Sa voix suave me fait sursauter et je frissonne. Je peux deviner son sourire rien qu'à sa façon de parler. Puis-je devenir invisible ? Non toujours moldu.

- Depuis quand écoutes-tu les rumeurs ?

J'essaie de rester concentrée sur ma pipette. Je manipule des cellules vivantes. Je n'ai pas le droit de trembler. Même si sa présence dans mon dos tend mes muscles dans leur entièreté.

- Depuis qu'elles ne sont que calomnie.

Il se penche au-dessus de moi. Si bien que son visage n'est qu'à quelques millimètres du mien. Je tente de ne pas faiblir. Je me concentre sur ma manipulation. En faisant fi de son odeur de café, de cigarettes et de lessive qui m'empêche de respirer correctement.

- Soit plus douce. Les cellules non pas besoin de pâtir de ta colère.

Il passe son bras sous la hotte et attrape ma main droite avec laquelle je tiens la pipette. Il me guide dans mes gestes. Pressant graduellement mes doigts sur la poire, propulsant le liquide doucement. Il retire lentement ses doigts et s'éloigne de mon visage.

Je termine ma manipulation. Referme le milieu de culture. Et enfin je sors mes mains de sous la hotte. Je les cache sous mes cuisses. Pour ne pas montrer qu'elle tremble. Et je reprends ma respiration.
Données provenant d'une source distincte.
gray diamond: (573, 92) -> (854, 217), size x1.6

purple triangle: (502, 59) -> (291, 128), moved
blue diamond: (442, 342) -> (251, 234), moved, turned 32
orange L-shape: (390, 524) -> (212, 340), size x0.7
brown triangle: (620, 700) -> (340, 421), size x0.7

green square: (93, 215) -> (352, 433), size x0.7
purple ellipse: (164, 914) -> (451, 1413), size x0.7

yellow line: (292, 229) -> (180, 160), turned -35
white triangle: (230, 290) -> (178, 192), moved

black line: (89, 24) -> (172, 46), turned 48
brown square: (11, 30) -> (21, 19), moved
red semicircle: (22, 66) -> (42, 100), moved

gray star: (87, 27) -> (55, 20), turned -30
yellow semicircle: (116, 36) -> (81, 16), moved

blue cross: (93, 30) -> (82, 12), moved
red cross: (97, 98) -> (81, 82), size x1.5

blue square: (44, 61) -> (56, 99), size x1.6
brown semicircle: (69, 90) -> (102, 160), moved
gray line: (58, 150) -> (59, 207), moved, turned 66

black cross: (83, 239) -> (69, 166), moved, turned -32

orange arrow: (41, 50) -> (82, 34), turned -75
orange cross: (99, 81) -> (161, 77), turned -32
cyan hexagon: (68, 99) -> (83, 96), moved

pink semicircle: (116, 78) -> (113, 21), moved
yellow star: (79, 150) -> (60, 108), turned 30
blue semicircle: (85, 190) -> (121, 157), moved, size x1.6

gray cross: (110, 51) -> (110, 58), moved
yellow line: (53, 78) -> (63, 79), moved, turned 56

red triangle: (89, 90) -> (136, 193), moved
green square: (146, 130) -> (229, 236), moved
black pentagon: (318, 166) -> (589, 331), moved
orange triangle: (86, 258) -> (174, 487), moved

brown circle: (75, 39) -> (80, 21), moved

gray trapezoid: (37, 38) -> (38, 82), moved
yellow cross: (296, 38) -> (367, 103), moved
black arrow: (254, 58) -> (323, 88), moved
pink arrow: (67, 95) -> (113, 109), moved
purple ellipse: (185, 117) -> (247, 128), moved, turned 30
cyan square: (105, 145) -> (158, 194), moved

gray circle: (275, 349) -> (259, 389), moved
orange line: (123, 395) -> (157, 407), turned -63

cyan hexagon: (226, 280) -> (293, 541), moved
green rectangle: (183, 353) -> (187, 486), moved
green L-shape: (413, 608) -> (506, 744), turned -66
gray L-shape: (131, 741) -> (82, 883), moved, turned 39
Depuis combien de temps, j'avais arrêté de respirer ?

- Les cellules sont fragiles. Il faut les traiter avec douceur.

Je sors de ma torpeur à l'entente de sa voix. Il se trouve en face de moi. Les mains dans les poches, nonchalant. Une colère nouvelle grimpe en moi. Et je rêve de l'étriper en ne sachant pas vraiment pourquoi.

- Si tu traitais tout le monde comme tu traites les cellules. Le monde s'en porterait bien mieux.

Il sourit, encore. Mon attaque ne l'atteint même pas.

- C'est mon devoir de te montrer comment procéder, ajoute-t-il avec professionnalisme.

- C'est quoi ton cirque ?

J'élève légèrement la voix. De toute manière, personne ne peut nous entendre ici. Nous sommes seuls. Sans aucun risque d'être dérangé. Cet isolement devrait m'effrayer davantage, sachant de quoi il est capable, et après ce qu'il s'est passé la veille et ce matin même. Mais pour l'instant, le fait d'être coupé du monde me donne plutôt des idées de meurtre très élaboré.

- De quel cirque tu parles ?

Il se replace sur sa jambe, étend ses épaules. Un masque de froideur peint son visage. Il est sur la défensive. Et ça prouve bien que tout ça n'est que mascarade.

- Tout ça ! Je m'écris. J'imagine la colère, déformer mes traits. Ce contrat, ces vidéos, Bellone_Advenit, ça ! J'explose en écartant les bras, ne parvenant pas à maintenir ma colère.

- Tu poses trop de questions sans prendre la peine de réfléchir, Mati. Si tu ouvrais juste un peu les yeux, tu verrais tout ce qu'il y a devant toi.

Je reste bouche bée et je le regarde s'en aller sans émettre la moindre protestation.

L'heure de quitter le travail arrive bien vite. Et l'angoisse de me retrouver aux côtés de Mendoza également. Lorsque je sors de la salle de génétique, je trouve mon coéquipier installé au bureau, concentré à taper sur son ordinateur.

J'ai réussi à l'éviter la majorité de la journée. Mais je ne peux pas me dérober face à ce qu'il va se passer. Je vais devoir écouter, comprendre et négocier avec un garagiste. Avec un Mendoza sûrement ravi de mon incompétence dans le domaine.